AI-Driven Spatial Transcriptomics Unlocks Large-Scale Breast Cancer Biomarker Discovery from Histopathology

 When: May. 7th, 2025 11:00 am - 12:00 pm

Learning Level: Any

To Know

Where:
Online Webinar
Organizer:
CBIIT
Presented By:
Eytan Ruppin, MD, Ph.D (CCR Cancer Data Science Lab)
This class has ended.

About this Class

Join Dr. Eytan Ruppin, NCI investigator in the Center for Cancer Research, as he discusses Path2Space, a new and unpublished deep learning approach that predicts spatial gene expression directly from histopathology slides.

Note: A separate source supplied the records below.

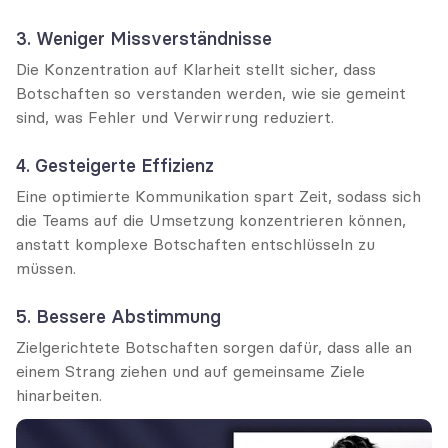
3. Weniger Missverständnisse
Die Konzentration auf Klarheit stellt sicher, dass 
Botschaften so verstanden werden, wie sie gemeint 
sind, was Fehler und Verwirrung reduziert.
4. Gesteigerte Effizienz
Eine optimierte Kommunikation spart Zeit, sodass sich 
die Teams auf die Umsetzung konzentrieren können, 
anstatt komplexe Botschaften entschlüsseln zu 
müssen.
5. Bessere Abstimmung
Zielgerichtete Botschaften sorgen dafür, dass alle an 
einem Strang ziehen und auf gemeinsame Ziele 
hinarbeiten.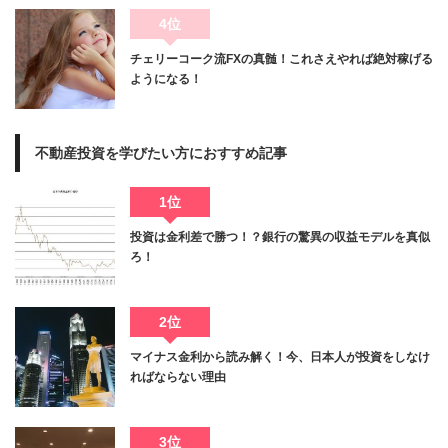
4位
チェリーコーク流FXの真髄！これさえやれば絶対稼げる
ようになる！
不動産投資を学びたい方におすすめ記事
1位
投資は金利差で勝つ！？銀行の驚異の収益モデルを真似
ろ！
2位
マイナス金利から読み解く！今、日本人が投資をしなけ
ればならない理由
3位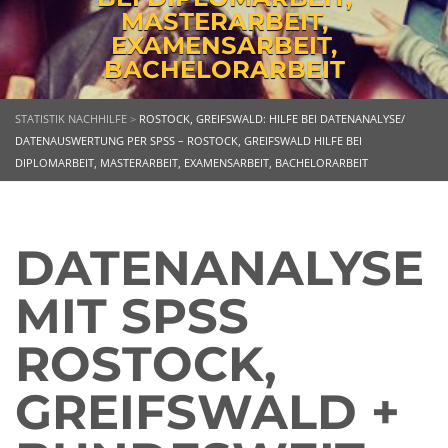
MASTERARBEIT,
EXAMENSARBEIT,
BACHELORARBEIT
STATISTIK NACHHILFE
>
ROSTOCK, GREIFSWALD: HILFE BEI DATENANALYSE/
DATENAUSWERTUNG PER SPSS – ROSTOCK, GREIFSWALD HILFE BEI
DIPLOMARBEIT, MASTERARBEIT, EXAMENSARBEIT, BACHELORARBEIT
DATENANALYSE
MIT SPSS
ROSTOCK,
GREIFSWALD +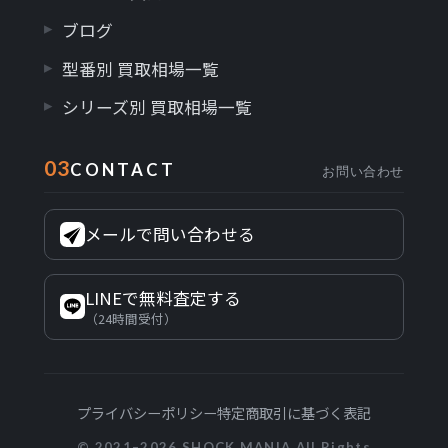
ブログ
型番別 買取相場一覧
シリーズ別 買取相場一覧
03
CONTACT
お問い合わせ
メールで問い合わせる
LINEで無料査定する
（24時間受付）
プライバシーポリシー
特定商取引に基づく表記
© 2021–2026 SHOCK MANIA All Rights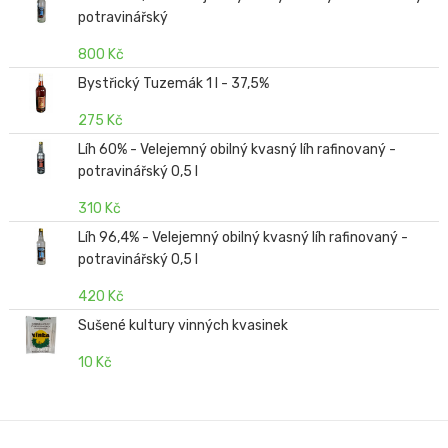
potravinářský
800 Kč
Bystřický Tuzemák 1 l - 37,5%
275 Kč
Líh 60% - Velejemný obilný kvasný líh rafinovaný -
potravinářský 0,5 l
310 Kč
Líh 96,4% - Velejemný obilný kvasný líh rafinovaný -
potravinářský 0,5 l
420 Kč
Sušené kultury vinných kvasinek
10 Kč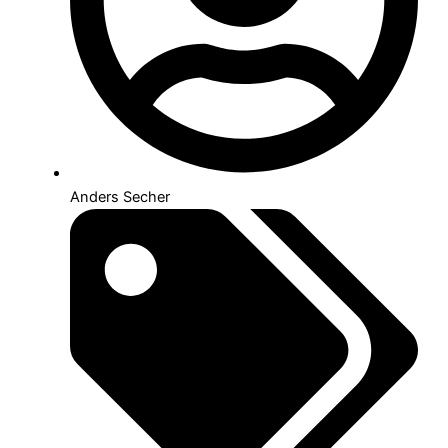
Anders Secher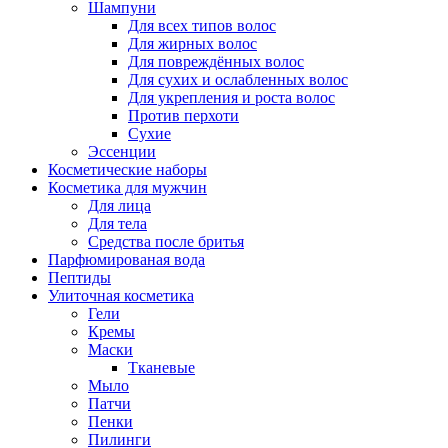
Шампуни
Для всех типов волос
Для жирных волос
Для повреждённых волос
Для сухих и ослабленных волос
Для укрепления и роста волос
Против перхоти
Сухие
Эссенции
Косметические наборы
Косметика для мужчин
Для лица
Для тела
Средства после бритья
Парфюмированая вода
Пептиды
Улиточная косметика
Гели
Кремы
Маски
Тканевые
Мыло
Патчи
Пенки
Пилинги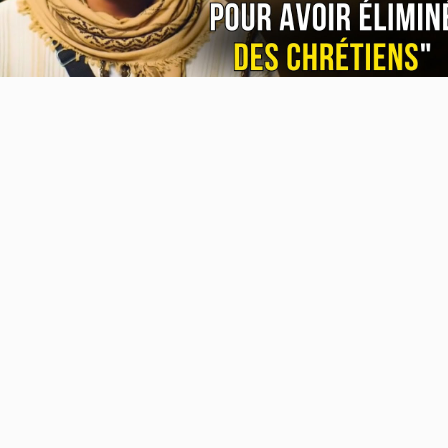
Video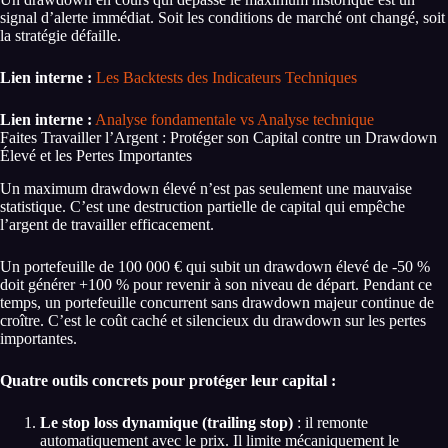
signal d’alerte immédiat. Soit les conditions de marché ont changé, soit
la stratégie défaille.
Lien interne :
Les Backtests des Indicateurs Techniques
Lien interne :
Analyse fondamentale vs
Analyse technique
Faites Travailler l’Argent : Protéger son Capital contre un Drawdown
Élevé et les Pertes Importantes
Un maximum drawdown élevé n’est pas seulement une mauvaise
statistique. C’est une destruction partielle de capital qui empêche
l’argent de travailler efficacement.
Un portefeuille de 100 000 € qui subit un drawdown élevé de -50 %
doit générer +100 % pour revenir à son niveau de départ. Pendant ce
temps, un portefeuille concurrent sans drawdown majeur continue de
croître. C’est le coût caché et silencieux du drawdown sur les pertes
importantes.
Quatre outils concrets pour protéger leur capital :
Le stop loss dynamique (trailing stop)
: il remonte
automatiquement avec le prix. Il limite mécaniquement le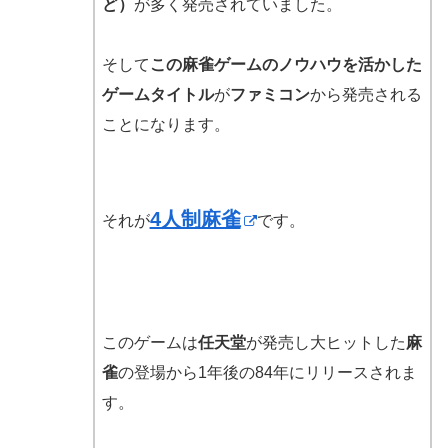
ど）
が多く発売されていました。
そして
この麻雀ゲームのノウハウを活かした
ゲームタイトル
が
ファミコン
から発売される
ことになります。
4人制麻雀
それが
です。
このゲームは
任天堂
が発売し大ヒットした
麻
雀
の登場から1年後の84年にリリースされま
す。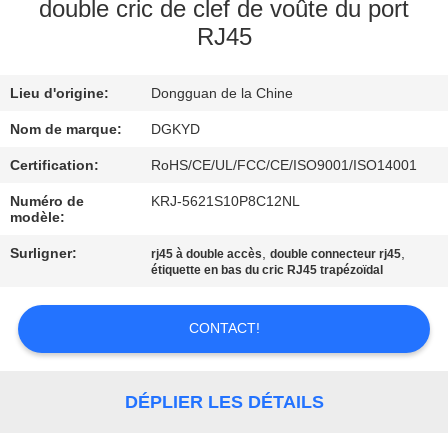
double cric de clef de voûte du port
RJ45
VISITE
D'USINE
Lieu d'origine:
Dongguan de la Chine
CONTRÔLE
Nom de marque:
DGKYD
DE
Certification:
RoHS/CE/UL/FCC/CE/ISO9001/ISO14001
QUALITÉ
Numéro de
KRJ-5621S10P8C12NL
modèle:
Surligner:
,
,
rj45 à double accès
double connecteur rj45
CONTACTEZ-
étiquette en bas du cric RJ45 trapézoïdal
NOUS
CONTACT!
DEMANDEZ
UNE
DÉPLIER LES DÉTAILS
CITATION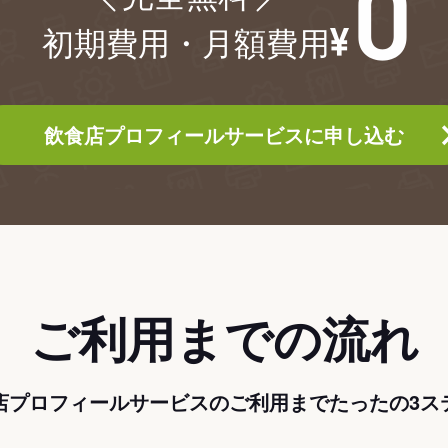
初期費用・月額費用
飲食店プロフィールサービスに申し込む
ご利用までの流れ
店プロフィールサービスのご利用までたったの3ス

Spatial transcriptomics (ST) is transforming our understanding of tumor heterogeneity by providing high-resolution, location-specific mapping of gene expression within tumors and their microenvironment. However, high costs have restricted the size of cohorts, limiting large-scale biomarker discovery.

With Path2Space, you can:

  • predict the spatial expression of over 4,300 breast cancer genes in independent validations, thereby outperforming existing ST predictors.
  • accurately infer cell-type abundances in the tumor microenvironment (TME).
  • apply to over 1,000 breast tumor histopathology slides from the TCGA, characterizing their TME on an unprecedented scale, and identify new spatially grounded breast cancer subgroups with distinct survival rates.
  • infer TME landscapes, enabling more accurate predictions of patients’ response to chemotherapy and trastuzumab.
  • operate a transformative, fast, and cost-effective approach to robustly delineate the TME.